**The task**
Copy exactly the lines of the data below that run from the line holding "d’adhérence d’une des" through the line holding "capricieuses, hors route", both ends included.
*** Input data Section Begins ***
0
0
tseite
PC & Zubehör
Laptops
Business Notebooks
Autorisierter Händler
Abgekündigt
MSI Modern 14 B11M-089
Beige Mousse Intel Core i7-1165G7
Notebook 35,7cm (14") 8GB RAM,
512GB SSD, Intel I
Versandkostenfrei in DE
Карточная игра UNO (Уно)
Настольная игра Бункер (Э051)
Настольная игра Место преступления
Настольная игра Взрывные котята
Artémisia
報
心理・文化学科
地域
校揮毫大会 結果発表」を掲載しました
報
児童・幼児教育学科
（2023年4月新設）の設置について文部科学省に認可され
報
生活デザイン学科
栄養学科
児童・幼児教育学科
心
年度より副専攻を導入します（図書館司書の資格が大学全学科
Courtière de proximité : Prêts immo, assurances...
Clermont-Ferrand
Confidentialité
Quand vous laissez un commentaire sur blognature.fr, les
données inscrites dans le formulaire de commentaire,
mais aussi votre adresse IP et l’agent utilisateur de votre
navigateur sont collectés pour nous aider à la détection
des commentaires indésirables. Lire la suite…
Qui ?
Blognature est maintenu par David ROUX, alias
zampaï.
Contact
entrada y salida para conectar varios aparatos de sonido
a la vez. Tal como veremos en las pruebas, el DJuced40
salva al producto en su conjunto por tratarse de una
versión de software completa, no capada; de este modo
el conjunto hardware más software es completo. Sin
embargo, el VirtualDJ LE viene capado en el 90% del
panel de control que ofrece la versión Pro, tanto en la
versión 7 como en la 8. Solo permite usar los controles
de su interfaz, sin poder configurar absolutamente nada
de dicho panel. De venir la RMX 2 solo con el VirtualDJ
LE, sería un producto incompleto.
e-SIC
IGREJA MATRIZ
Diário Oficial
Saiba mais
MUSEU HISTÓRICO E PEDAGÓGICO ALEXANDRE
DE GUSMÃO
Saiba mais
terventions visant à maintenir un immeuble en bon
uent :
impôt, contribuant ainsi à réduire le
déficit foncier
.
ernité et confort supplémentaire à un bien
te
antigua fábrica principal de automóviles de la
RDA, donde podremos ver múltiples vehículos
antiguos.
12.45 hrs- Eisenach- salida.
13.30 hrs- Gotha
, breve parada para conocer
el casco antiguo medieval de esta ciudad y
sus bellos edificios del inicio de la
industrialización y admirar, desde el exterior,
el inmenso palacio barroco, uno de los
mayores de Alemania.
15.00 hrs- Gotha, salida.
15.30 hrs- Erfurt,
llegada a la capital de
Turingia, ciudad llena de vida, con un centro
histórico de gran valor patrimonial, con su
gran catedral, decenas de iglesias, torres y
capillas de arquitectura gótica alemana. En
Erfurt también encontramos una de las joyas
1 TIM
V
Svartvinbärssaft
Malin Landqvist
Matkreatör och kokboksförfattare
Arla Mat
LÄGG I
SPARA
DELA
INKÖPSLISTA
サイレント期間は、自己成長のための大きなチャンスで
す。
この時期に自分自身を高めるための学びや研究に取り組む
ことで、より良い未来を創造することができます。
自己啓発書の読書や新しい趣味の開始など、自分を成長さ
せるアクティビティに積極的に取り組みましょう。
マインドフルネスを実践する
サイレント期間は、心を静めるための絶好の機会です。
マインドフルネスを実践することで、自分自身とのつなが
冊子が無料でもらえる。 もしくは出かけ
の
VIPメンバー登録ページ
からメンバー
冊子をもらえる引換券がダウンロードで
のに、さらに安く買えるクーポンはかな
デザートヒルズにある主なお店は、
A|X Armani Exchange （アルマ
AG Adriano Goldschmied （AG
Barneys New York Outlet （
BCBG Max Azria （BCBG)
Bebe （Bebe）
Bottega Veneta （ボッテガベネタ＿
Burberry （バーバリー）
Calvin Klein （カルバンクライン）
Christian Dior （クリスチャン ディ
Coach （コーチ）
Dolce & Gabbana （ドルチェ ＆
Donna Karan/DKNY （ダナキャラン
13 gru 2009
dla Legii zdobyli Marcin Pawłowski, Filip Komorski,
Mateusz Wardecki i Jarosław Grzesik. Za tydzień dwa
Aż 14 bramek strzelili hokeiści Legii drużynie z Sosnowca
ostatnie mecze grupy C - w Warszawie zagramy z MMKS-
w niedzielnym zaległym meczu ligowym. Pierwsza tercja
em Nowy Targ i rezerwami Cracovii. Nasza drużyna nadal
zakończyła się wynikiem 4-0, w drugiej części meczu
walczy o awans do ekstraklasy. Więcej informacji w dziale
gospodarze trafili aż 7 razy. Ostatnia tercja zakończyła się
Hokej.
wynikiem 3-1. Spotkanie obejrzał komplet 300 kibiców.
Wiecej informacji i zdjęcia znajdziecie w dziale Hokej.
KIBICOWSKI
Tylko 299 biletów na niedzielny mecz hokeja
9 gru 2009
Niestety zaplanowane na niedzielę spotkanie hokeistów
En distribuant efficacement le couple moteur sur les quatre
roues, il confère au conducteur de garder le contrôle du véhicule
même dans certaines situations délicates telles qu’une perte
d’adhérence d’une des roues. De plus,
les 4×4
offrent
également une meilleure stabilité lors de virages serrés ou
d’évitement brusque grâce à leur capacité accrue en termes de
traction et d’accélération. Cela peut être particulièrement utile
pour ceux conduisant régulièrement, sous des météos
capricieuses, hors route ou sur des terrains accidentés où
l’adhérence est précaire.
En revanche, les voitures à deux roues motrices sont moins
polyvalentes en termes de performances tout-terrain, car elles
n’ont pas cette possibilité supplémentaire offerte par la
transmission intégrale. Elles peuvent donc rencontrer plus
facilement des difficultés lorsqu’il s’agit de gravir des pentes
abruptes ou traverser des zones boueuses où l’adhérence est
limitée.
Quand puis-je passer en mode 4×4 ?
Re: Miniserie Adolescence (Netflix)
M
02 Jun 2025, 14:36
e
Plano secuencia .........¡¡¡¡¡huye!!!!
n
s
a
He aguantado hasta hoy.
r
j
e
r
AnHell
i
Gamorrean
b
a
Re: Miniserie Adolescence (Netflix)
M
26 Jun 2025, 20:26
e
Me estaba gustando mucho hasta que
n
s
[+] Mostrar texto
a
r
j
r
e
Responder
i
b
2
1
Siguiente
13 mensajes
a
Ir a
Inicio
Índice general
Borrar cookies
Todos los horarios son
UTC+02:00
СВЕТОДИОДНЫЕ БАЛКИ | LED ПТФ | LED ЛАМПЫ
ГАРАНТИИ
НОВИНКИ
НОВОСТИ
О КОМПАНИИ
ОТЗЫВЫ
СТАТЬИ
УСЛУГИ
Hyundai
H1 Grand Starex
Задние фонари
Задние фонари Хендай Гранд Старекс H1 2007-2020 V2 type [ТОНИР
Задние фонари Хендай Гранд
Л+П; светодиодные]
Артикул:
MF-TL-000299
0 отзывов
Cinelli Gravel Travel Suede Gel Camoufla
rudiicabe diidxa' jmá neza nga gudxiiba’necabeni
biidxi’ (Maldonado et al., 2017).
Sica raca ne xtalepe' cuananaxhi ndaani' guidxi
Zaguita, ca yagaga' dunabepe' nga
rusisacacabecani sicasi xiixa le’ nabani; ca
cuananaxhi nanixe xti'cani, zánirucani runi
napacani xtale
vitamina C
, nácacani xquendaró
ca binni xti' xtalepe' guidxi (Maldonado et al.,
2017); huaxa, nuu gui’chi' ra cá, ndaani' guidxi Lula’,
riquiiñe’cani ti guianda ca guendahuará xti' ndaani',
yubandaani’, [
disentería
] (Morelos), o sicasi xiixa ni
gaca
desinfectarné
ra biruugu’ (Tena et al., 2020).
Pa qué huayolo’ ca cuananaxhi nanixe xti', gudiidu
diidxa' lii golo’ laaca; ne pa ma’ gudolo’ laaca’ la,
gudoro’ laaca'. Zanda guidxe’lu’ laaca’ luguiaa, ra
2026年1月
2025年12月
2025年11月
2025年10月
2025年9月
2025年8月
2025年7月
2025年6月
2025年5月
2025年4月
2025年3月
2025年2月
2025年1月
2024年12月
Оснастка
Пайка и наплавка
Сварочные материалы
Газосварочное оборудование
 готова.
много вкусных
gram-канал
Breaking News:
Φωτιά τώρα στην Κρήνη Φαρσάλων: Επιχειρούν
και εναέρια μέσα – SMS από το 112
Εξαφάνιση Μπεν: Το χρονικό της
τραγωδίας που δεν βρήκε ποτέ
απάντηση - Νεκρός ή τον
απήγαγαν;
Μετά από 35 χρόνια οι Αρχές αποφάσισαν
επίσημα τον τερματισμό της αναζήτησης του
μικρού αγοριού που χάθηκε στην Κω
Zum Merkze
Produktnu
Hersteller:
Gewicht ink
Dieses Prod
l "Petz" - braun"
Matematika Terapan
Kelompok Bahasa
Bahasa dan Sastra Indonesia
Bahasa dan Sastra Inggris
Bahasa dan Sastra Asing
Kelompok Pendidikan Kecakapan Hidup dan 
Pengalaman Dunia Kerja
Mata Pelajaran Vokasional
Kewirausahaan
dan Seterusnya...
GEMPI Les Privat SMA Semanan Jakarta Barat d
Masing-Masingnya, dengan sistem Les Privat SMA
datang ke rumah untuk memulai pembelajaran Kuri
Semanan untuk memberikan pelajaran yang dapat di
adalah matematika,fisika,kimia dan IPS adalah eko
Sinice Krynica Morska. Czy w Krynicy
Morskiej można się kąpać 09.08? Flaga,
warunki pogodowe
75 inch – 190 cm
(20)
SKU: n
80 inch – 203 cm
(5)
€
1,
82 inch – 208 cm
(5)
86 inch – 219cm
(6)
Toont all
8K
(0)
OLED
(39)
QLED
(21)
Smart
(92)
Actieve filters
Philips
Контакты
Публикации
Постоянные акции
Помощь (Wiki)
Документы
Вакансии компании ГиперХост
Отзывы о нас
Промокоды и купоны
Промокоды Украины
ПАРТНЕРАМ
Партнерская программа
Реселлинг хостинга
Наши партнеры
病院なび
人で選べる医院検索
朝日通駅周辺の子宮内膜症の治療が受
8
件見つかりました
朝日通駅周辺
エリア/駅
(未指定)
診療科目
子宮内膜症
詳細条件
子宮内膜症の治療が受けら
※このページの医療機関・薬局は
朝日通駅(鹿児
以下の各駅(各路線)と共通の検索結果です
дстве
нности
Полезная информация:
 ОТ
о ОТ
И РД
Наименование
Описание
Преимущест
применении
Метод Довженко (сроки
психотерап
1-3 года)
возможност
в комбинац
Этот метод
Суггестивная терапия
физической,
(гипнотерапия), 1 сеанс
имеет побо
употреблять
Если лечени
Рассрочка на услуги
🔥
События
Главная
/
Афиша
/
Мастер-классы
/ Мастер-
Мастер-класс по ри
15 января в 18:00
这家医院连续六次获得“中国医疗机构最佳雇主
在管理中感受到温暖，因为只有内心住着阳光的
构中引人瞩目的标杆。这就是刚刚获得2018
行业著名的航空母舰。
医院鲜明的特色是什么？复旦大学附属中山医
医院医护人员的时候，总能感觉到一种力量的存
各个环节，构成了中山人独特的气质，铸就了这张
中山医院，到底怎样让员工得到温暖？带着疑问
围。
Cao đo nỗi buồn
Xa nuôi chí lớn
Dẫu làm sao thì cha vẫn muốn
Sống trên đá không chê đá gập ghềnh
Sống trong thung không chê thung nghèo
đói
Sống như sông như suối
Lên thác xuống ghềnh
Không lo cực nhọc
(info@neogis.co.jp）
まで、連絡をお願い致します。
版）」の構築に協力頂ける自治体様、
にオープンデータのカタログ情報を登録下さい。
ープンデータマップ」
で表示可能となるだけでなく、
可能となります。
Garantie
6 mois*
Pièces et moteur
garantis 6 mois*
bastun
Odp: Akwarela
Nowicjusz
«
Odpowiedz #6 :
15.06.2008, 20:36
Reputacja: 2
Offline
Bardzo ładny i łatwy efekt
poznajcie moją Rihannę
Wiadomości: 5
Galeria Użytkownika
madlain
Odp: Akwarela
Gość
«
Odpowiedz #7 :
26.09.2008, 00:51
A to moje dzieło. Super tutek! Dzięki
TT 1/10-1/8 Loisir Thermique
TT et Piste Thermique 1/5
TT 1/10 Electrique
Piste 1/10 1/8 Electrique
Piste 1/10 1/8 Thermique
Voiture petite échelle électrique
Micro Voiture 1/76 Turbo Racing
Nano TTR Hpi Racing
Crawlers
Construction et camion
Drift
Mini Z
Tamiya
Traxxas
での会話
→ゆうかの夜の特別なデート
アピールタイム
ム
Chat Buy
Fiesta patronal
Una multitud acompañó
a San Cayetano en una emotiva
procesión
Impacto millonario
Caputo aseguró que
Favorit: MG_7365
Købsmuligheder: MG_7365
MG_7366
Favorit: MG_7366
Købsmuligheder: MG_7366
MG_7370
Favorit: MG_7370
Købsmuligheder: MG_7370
*** Input data Section Ends ***
**Reply to the exercise**
d’adhérence d’une des roues. De plus,
les 4×4
offrent
également une meilleure stabilité lors de virages serrés ou
d’évitement brusque grâce à leur capacité accrue en termes de
traction et d’accélération. Cela peut être particulièrement utile
pour ceux conduisant régulièrement, sous des météos
capricieuses, hors route ou sur des terrains accidentés où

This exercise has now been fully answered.